# Information

************

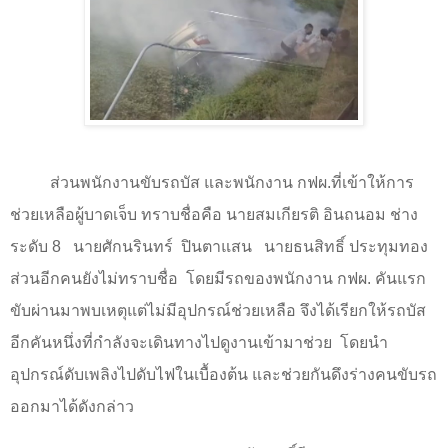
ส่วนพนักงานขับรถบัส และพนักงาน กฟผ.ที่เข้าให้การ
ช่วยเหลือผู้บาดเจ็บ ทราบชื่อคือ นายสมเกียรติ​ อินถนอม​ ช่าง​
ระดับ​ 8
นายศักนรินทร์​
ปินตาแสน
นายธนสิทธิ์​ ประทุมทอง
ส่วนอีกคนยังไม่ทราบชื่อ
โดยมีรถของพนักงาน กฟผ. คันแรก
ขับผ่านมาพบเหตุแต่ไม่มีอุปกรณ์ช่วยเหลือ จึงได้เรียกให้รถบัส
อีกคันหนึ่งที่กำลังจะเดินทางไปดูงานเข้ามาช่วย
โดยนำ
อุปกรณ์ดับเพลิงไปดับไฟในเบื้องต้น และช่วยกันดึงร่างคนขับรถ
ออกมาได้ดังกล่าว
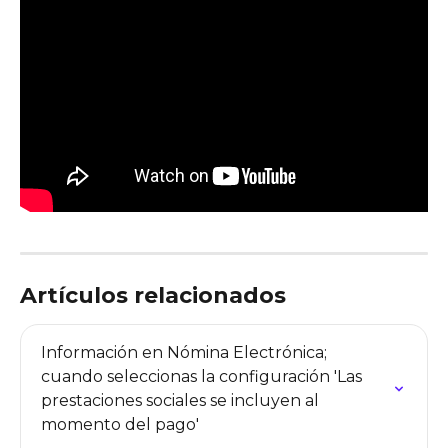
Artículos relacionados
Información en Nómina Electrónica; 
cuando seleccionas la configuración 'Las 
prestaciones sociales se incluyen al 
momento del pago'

************

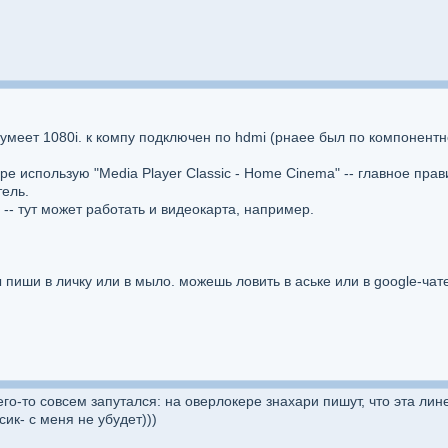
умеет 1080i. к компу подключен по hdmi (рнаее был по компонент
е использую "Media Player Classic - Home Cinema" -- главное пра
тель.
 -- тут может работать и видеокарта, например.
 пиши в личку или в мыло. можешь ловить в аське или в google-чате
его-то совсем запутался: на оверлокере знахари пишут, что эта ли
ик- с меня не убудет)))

************

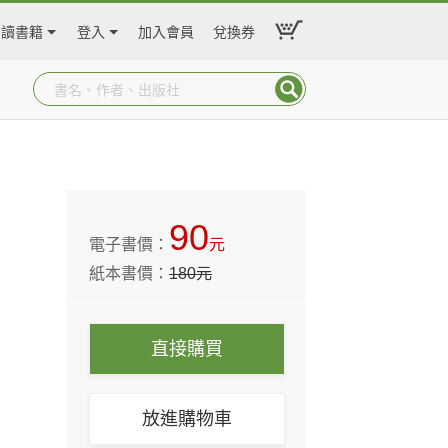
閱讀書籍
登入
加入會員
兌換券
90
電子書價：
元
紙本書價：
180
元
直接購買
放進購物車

************

# Work instructions
Give again the stretch of the entries above that begins at the line with "นายธนสิทธิ์​ ประทุมทอง" and ends at the line with "momento del pago'", word for word, with no pictures.

# Result of the exercise
นายธนสิทธิ์​ ประทุมทอง
ส่วนอีกคนยังไม่ทราบชื่อ
โดยมีรถของพนักงาน กฟผ. คันแรก
ขับผ่านมาพบเหตุแต่ไม่มีอุปกรณ์ช่วยเหลือ จึงได้เรียกให้รถบัส
อีกคันหนึ่งที่กำลังจะเดินทางไปดูงานเข้ามาช่วย
โดยนำ
อุปกรณ์ดับเพลิงไปดับไฟในเบื้องต้น และช่วยกันดึงร่างคนขับรถ
ออกมาได้ดังกล่าว
Artículos relacionados
Información en Nómina Electrónica; 
cuando seleccionas la configuración 'Las 
prestaciones sociales se incluyen al 
momento del pago'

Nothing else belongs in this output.